April Issue 2009

By | Art | Arts & Culture | Published 11 years ago

‘Jamil Naqsh Pays Homage to Picasso,’ a cache of hitherto unseen works straight out of Naqsh’s London Studio, that went on display for a day at Karachi’s Momart Gallery makes for delightful viewing. Once again, a master plays a winning hand. While this tribute collection references Picasso directly, one can conjecture that Jamil Naqsh was probably taking cues from the 20th century’s most important, celebrated and productive artist much earlier in life. These works themselves were several years in the making, but Naqsh’s affinity goes far beyond.

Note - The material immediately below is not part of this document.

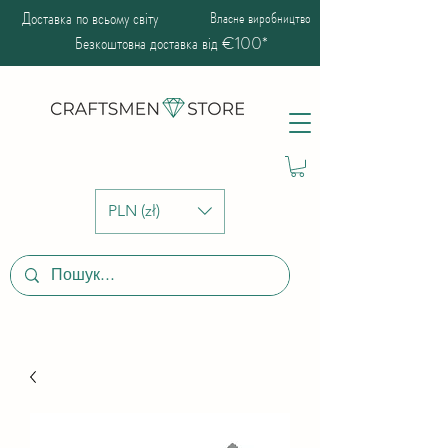
Доставка по всьому світу
Власне виробництво
Безкоштовна доставка від €100*
PLN (zł)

Picasso’s work manifests a remarkable stylistic originality, whether in the naturalistic portraits he painted after the First World War, in the neoclassicism of the 1920s or in the savage pictures of women which preoccupied him in the early 1930s. From around 1940, however, while there is constant vigour and renewal, Picasso’s extraordinary capacity as a draftsman, together with his uncanny talent for convincing formal experiment and his life-long resistance to fully abstract tendencies, had become the core of his contribution to modern art. But the majority of his technical excursions post date Picasso’s most revolutionary visual achievement — the cubism he created with Georges Braque.

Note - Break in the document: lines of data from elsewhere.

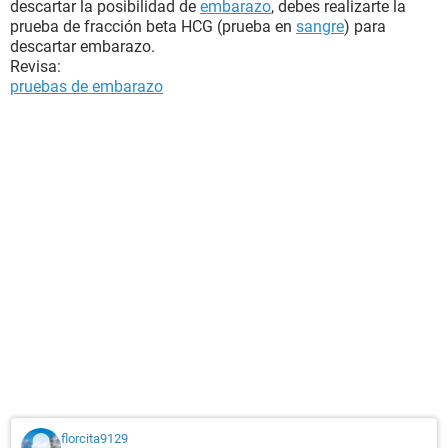
descartar la posibilidad de
embarazo
, debes realizarte la
prueba de fracción beta HCG (prueba en
sangre
) para
descartar embarazo.
Revisa:
pruebas de embarazo
florcita9129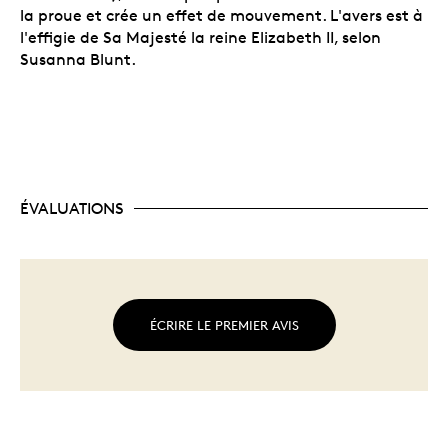
la proue et crée un effet de mouvement. L'avers est à
l'effigie de Sa Majesté la reine Elizabeth II, selon
Susanna Blunt.
ÉVALUATIONS
ÉCRIRE LE PREMIER AVIS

20081024_0046-299x300Tracing the two artists’ stylistic moves and aesthetic preoccupations prompts one to ponder over similarities, incidental or otherwise, that place Naqsh under Picasso’s influence, covert or overt, since the time he commenced his career. Honed in the craft of miniature painting by none other than Ustad Haji Sharif, Naqsh, like Picasso, was conversant with the classical traditions of the region he belonged to and he, too, utilised this knowledge and painterly ability in varied forms throughout his career. This may also have been the reason why he never succumbed fully to abstraction. Picasso’s studies of antiquities in the Louvre and a 1905 retrospective of the works of the French neoclassical painter Ingres, prompted his classical phase during which he painted nudes — either young idealised women or adolescent boys in a restrained terracotta palette evoking the ancient Mediterranean. Paintings from the late ’60s and early ’70s show Naqsh preoccupied with neoclassical miniature painting and a naïve semi-cubist mannerism from which he soon gravitated to ‘savage’ renditions of women. But unlike Picasso’s thick-limbed anatomies, he opted for vacuous-eyed, sharp-clawed, long-limbed women. All the while his grounding in the traditional techniques kept resurfacing as he continued to paint full-bodied, sensitively rendered, soft sepia or pearly hued nudes in remarkably novel arrangements.

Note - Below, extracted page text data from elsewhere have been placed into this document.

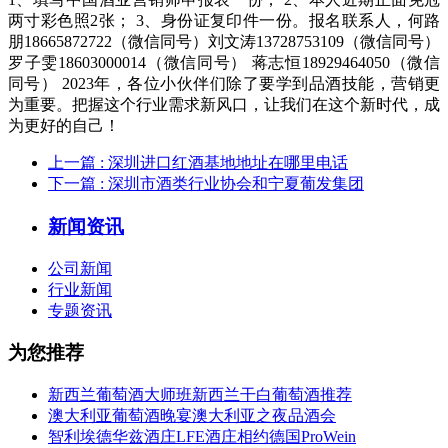
两寸彩色照2张； 3、身份证复印件一份。报名联系人，何路
朋18665872722（微信同号）刘文涛13728753109（微信同号）
罗子雯18603000014（微信同号） 蒋志恒18929464050（微信
同号） 2023年，各位小伙伴们除了要学到品酒技能，营销更
为重要。把握这个行业需求新风口，让我们在这个新时代，成
为更好的自己！
上一篇
: 深圳进口红酒基地地址在哪里电话
下一篇
: 深圳市酒类行业协会和宁夏葡发集团
新闻资讯
公司新闻
行业新闻
专题资讯
为您推荐
新西兰葡萄酒大师班新西兰干白葡萄酒推荐
澳大利亚葡萄酒晚宴澳大利亚之夜品酒会
智利埃德华兹酒庄LFE酒庄相约德国ProWein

The artist’s cubist fragmentation is essentially Naqsh’s own signature, even though one can read glimpses of Shakir Ali’s “Leda and the Swan,” Picasso’s “Demoiselles de Avignon,” Modigliani’s vertical figuration and a host of other stylistic influences. As a practicing artist, he has gone beyond just absorbing and amalgamating the ethos of traditional elements and modern approaches. Crafting his own concepts and vocabulary, he has evolved a personal idiom that has manifested its capacity of constant renewal. It is this regenerative ability, the knack of integrating the essence of his influences with his individual preferences that has brought uniqueness to and extended the range and scope of his oeuvre.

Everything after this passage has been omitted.